This is pretty funny. Republicans are so desperate to paint President Obama as a soft-border friend to the undocumented, they’re trying to redefine the word “deportation.”
Rep. Lamar Smith (R-Texas) is accusing Obama and his administration of having “fabricated” and “falsified their record to achieve their so-called historic deportation numbers…illegitimately adding over 100,000 removals to their deportation figures for the past two years.”
Smith, chair of the House Judiciary Committee, points out the Obama administration has decided to include removals under a new border security program called the Alien Transfer Exit Program (ATEP) in the official deportation statistics beginning in 2011, citing internal documents his committee has recently obtained. He believes this practice is illegitimate because “there are no penalties or bars attached when illegal immigrants are sent back via ATEP and they can simply attempt re-entry,” according to his Aug. 24 statement. The ATEP removals accounted for about 37,000 of the approximately 397,000 immigrants who were deported in 2011, Smith continues. Without them, the deportation numbers for 2011 would actually be lower than 2008′s numbers under Bush.
So what’s the Alien Transfer Exit Program? That’s when border patrols catch undocumented immigrants and send them across the border. More specifically, they send them to border stations hundreds of miles away from their point of entry, in an attempt to break up their contact with a smuggler who would send them across the border again. If caught a second time, the immigrant is sent far into the interior of Mexico, instead of to the border.
But I’m struggling to understand how this constitutes anything other than deportation. The subject, the undocumented immigrant, gets deported, moved from this country into another country. Of course it “counts” as a deportation.
The entire argument is ridiculous. Even if Smith’s ludicrous determinant of what counts as a deportation were true, this would shift President Obama from deporting the most immigrants annually in history to the second-most. What’s the difference? There are net outflows from the US to Mexico among immigrants, mainly because of the economy, but also because of the new vigor of prosecuting deportations. And this, by the way, includes separating families and deporting victims of domestic violence and barring loving couples from living together in the United States and a host of other unwise policies.

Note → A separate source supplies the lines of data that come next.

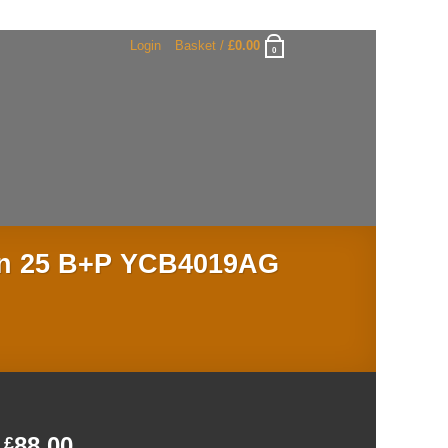
Login
Basket /
£
0.00
0
Jan 25 B+P YCB4019AG
88.00
£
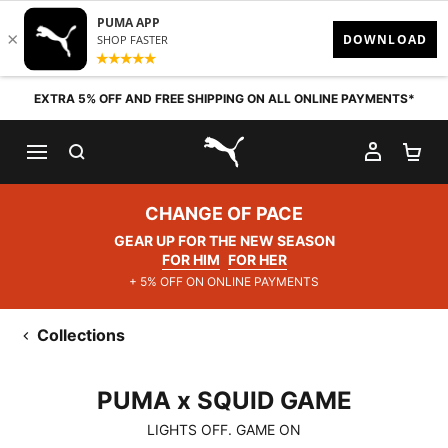
Skip to content
EXTRA 5% OFF AND FREE SHIPPING ON ALL ONLINE PAYMENTS*
SEARCH
MY AC
SH
PUMA.com
CHANGE OF PACE
GEAR UP FOR THE NEW SEASON
FOR HIM
FOR HER
+ 5% OFF ON ONLINE PAYMENTS
Collections
PUMA x SQUID GAME
PUMA x SQUID GAME
LIGHTS OFF. GAME ON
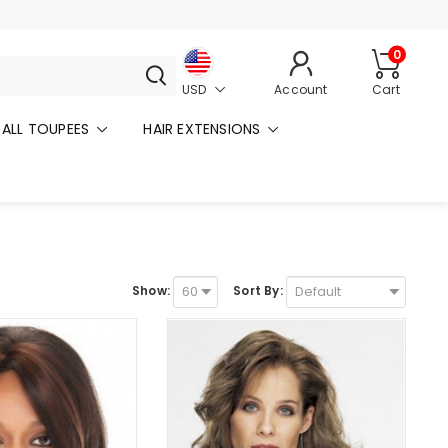
0
USD
Account
Cart
ALL TOUPEES
HAIR EXTENSIONS
Show:
Sort By:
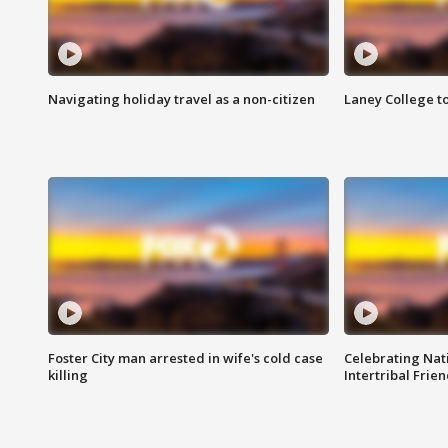
Navigating holiday travel as a non-citizen
Laney College t
Foster City man arrested in wife's cold case
Celebrating Nati
killing
Intertribal Frie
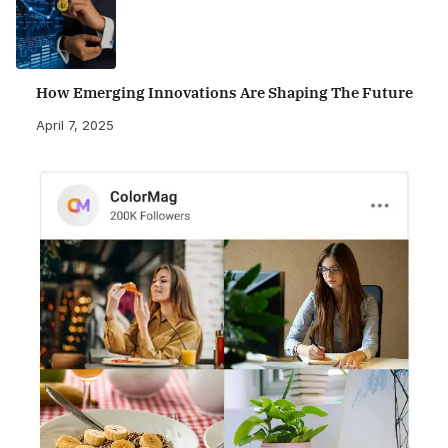
How Emerging Innovations Are Shaping The Future
April 7, 2025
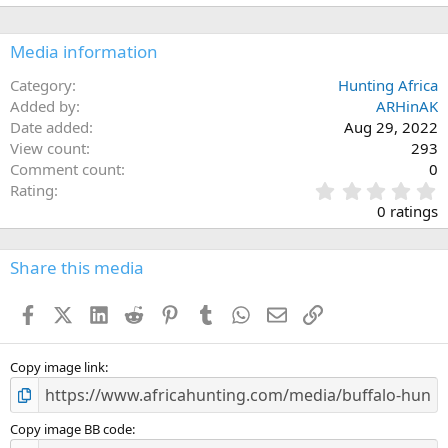
Media information
Category
Hunting Africa
Added by
ARHinAK
Date added
Aug 29, 2022
View count
293
Comment count
0
0
Rating
.
0 ratings
0
0
s
Share this media
t
a
Facebook
X (Twitter)
LinkedIn
Reddit
Pinterest
Tumblr
WhatsApp
Email
Link
r
(
s
)
Copy image link
Copy image BB code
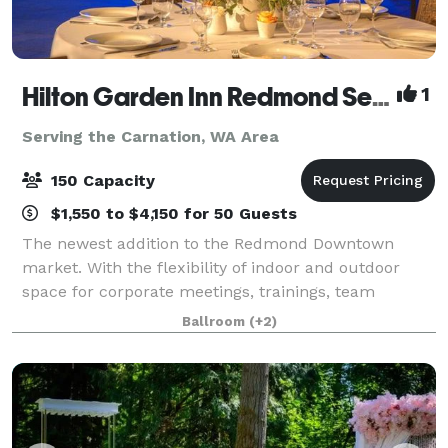
Hilton Garden Inn Redmond Seattle- MEETING & EVENT PACKAGES FROM $31 PER PERSON!
1
Serving the Carnation, WA Area
150 Capacity
$1,550 to $4,150 for 50 Guests
The newest addition to the Redmond Downtown
market. With the flexibility of indoor and outdoor
space for corporate meetings, trainings, team
celebrations, networking events, baby and bridal
Ballroom
(+2)
showers, milestone birthdays and anniversaries, ce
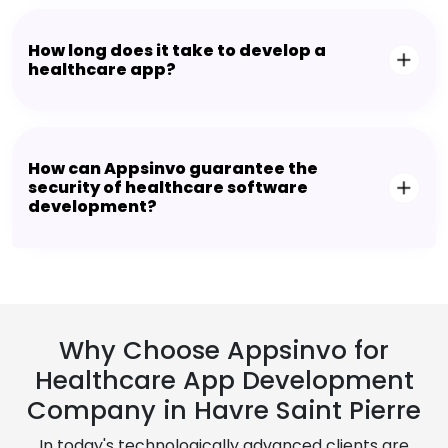
How long does it take to develop a
healthcare app?
How can Appsinvo guarantee the
security of healthcare software
development?
Why Choose Appsinvo for
Healthcare App Development
Company in Havre Saint Pierre
In today's technologically advanced clients are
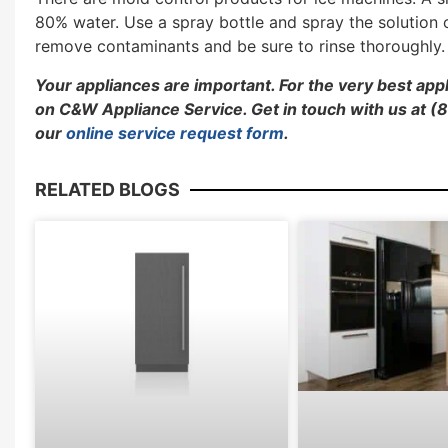
80% water. Use a spray bottle and spray the solution
remove contaminants and be sure to rinse thoroughly. 
Your appliances are important. For the very best ap
on C&W Appliance Service. Get in touch with us at
our
online service request form
.
RELATED BLOGS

So don’t worry, Rep. Smith. The President’s been plenty vigorous when it comes to deportations. Maybe not as much as you, but more than any President in American history, which says at least something.




7 Comments

Support this site!
Subscribe to the newsletter
Advertise on Firedoglake
Send
us your tips
Make us your homepage
About FDL News Desk
American history…… Imagine being a slave and making it to a free state, where your family is located. Then to be declared a “fugitive slave,” and
deportedreturned to your un-rightful owner. Delivered back into servitude of the any master? I guess being deported back to a banana republic, where you are in servitude to the American backed or owned corporations doing business in said banana republic, picking bananas, to be sold in America, is the American way? So much for family and the American dream, for the party of family values, Lamar?Yes, president Obama has deported more undocumented immigrants than any other president. He hasn’t prosecuted one Wall Street banker, one CIA torturer, one government official who lied us into a war. But poor, desperate immigrants? He’s all over them!
So sad….Im a native TXan. Still I wonder who are these people. Our paper had a great story on the San Antonio mayor who will be the Dem. KeyNote speaker. I hope he “knocks it outta the park”, has them on their feet, etc. Really, something to look forward to seeing.
This is classic Obama: dispiriting his supporters without making his opponents any less rabid.
And yet, Obama is projected to get the majority of the Hispanic vote.
A deportation occurs under a judge’s deportation order issued after a hearing.
The republican is correct that these are not deportations. If anything, a deportation involves some element of due process. These “removals” don’t as far as I know. At the same time, deportation has far more severe penalties. if the individual is again found inside the US, it’s a felony.
Obama wants it both ways–he wants to appear sensitive to the problems faced by illegal immigrants, while at the same time throwing them out in an underhanded way while playing some numbers game.
Maybe we could relabel the “removals” and call them “renditions” instead. I’m trying to think up some rationale for that term, with the goal simply to attach a more pejorative term to a very nasty habit.
You mention due process and a judge’s order being necessary for an act of deportation. But suppose when the GOP gets in charge the PTB deem deportation and removal as an administrative, automatic process and then they legislate it out of any court’s jurisdiction? Not beyond the realm of possibility, I’m afraid.